MySQL Functional Indexes
Since MySQL 5.7 one can put indexes on expressions, aka functional indexes, using generated columns. Basically you first need to use the generated column to define the functional expression, then indexed this column.
Quite useful when dealing with JSON functions, you can find an example here and the documentation there.
Starting with MySQL 8.0.13 we have now an easiest way to create functional indexes (or functional key parts as mentioned in the documentation) \o/
Let’s see how with a quick practical example.

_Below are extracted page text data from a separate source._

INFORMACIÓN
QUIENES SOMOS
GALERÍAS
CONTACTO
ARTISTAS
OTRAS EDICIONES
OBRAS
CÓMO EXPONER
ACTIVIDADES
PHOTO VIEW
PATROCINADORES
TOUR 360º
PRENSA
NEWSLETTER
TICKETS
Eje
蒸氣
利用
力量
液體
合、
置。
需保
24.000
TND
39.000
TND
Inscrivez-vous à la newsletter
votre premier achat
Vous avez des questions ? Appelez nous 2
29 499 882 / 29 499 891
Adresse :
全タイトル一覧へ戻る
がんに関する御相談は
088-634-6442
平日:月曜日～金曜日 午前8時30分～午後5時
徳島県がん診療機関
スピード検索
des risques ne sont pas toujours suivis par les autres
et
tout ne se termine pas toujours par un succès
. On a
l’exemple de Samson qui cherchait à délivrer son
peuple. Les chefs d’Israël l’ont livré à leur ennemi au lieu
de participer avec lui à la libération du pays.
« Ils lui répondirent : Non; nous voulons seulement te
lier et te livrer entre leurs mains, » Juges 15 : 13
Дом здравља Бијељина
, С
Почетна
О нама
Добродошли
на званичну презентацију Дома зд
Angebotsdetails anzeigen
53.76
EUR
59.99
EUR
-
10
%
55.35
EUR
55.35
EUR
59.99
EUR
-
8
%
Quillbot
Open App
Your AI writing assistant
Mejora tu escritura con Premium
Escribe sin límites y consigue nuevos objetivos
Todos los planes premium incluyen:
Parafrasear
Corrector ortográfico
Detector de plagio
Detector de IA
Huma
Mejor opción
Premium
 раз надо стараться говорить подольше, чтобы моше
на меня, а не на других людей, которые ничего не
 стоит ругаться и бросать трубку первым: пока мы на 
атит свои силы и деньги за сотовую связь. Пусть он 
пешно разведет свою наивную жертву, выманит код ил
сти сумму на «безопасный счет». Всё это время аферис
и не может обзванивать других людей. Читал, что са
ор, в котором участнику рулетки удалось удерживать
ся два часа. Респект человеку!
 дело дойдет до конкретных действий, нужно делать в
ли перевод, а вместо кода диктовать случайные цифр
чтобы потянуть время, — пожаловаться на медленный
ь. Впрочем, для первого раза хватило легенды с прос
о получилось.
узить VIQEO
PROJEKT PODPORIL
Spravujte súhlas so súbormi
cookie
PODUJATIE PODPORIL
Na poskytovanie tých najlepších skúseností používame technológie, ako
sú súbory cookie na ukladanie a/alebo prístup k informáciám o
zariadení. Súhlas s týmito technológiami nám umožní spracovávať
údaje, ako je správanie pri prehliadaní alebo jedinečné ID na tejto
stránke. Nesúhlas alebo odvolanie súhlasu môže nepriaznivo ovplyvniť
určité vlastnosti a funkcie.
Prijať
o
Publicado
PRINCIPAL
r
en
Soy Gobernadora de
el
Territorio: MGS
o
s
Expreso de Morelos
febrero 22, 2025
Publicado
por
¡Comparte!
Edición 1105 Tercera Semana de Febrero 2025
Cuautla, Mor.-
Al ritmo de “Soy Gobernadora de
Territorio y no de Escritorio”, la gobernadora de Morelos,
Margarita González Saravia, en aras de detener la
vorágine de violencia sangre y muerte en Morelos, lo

Below salaries table structure:
mysql> SHOW CREATE TABLE salaries\G
*************************** 1. row ***************************
Table: salaries
Create Table: CREATE TABLE `salaries` (
`emp_no` int(11) NOT NULL,
`salary` int(11) NOT NULL,
`from_date` date NOT NULL,
`to_date` date NOT NULL,
PRIMARY KEY (`emp_no`,`from_date`),
CONSTRAINT `salaries_ibfk_1` FOREIGN KEY (`emp_no`) REFERENCES `employees` (`emp_no`) ON DELETE CASCADE
) ENGINE=InnoDB DEFAULT CHARSET=utf8mb4 COLLATE=utf8mb4_0900_ai_ci
1 row in set (0,00 sec)
It contains some data
mysql> SELECT count(*) FROM salaries;
+----------+
| count(*) |
+----------+
| 2844047 |
+----------+
mysql> SELECT * FROM salaries LIMIT 3;
+--------+--------+------------+------------+
| emp_no | salary | from_date | to_date |
+--------+--------+------------+------------+
| 10001 | 60117 | 1986-06-26 | 1987-06-26 |
| 10001 | 62102 | 1987-06-26 | 1988-06-25 |
| 10001 | 66074 | 1988-06-25 | 1989-06-25 |
+--------+--------+------------+------------+
Let’s focus on the following query:
SELECT * FROM salaries WHERE YEAR(to_date)=1985
mysql> SELECT * FROM salaries WHERE YEAR(to_date)=1985;
+--------+--------+------------+------------+
| emp_no | salary | from_date | to_date |
+--------+--------+------------+------------+
| 14688 | 42041 | 1985-07-06 | 1985-08-08 |
...snip...
| 498699 | 40000 | 1985-09-25 | 1985-09-28 |
+--------+--------+------------+------------+
89 rows in set (0,80 sec)
mysql> explain SELECT * FROM salaries WHERE YEAR(to_date)=1985\G
*************************** 1. row ***************************
id: 1
select_type: SIMPLE
table: salaries
partitions: NULL
type: ALL
possible_keys: NULL
key: NULL
key_len: NULL
ref: NULL
rows: 2838426
filtered: 100.00
Extra: Using where
We have a full table scan ( type: ALL
), meaning no index is used. Perhaps because there is no index on column to_date… 😉
So let’s add an index on to_date !
mysql> ALTER TABLE salaries ADD INDEX idx_to_date (to_date);
Query OK, 0 rows affected (17,13 sec)
Records: 0 Duplicates: 0 Warnings: 0
mysql> SHOW CREATE TABLE salaries\G
*************************** 1. row ***************************
Table: salaries
Create Table: CREATE TABLE `salaries` (
`emp_no` int(11) NOT NULL,
`salary` int(11) NOT NULL,
`from_date` date NOT NULL,
`to_date` date NOT NULL,
PRIMARY KEY (`emp_no`,`from_date`),
KEY `idx_to_date` (`to_date`),
CONSTRAINT `salaries_ibfk_1` FOREIGN KEY (`emp_no`) REFERENCES `employees` (`emp_no`) ON DELETE CASCADE
) ENGINE=InnoDB DEFAULT CHARSET=utf8mb4 COLLATE=utf8mb4_0900_ai_ci
And run again the query with the hope of a better execution plan
mysql> explain SELECT * FROM salaries WHERE YEAR(to_date)=1985\G
*************************** 1. row ***************************
id: 1
select_type: SIMPLE
table: salaries
partitions: NULL
type: ALL
possible_keys: NULL
key: NULL
key_len: NULL
ref: NULL
rows: 2838426
filtered: 100.00
Extra: Using where
Ouch! Still have a full table scan !
The index can’t be used because of the use of a function (YEAR()) on the indexed column (to_date).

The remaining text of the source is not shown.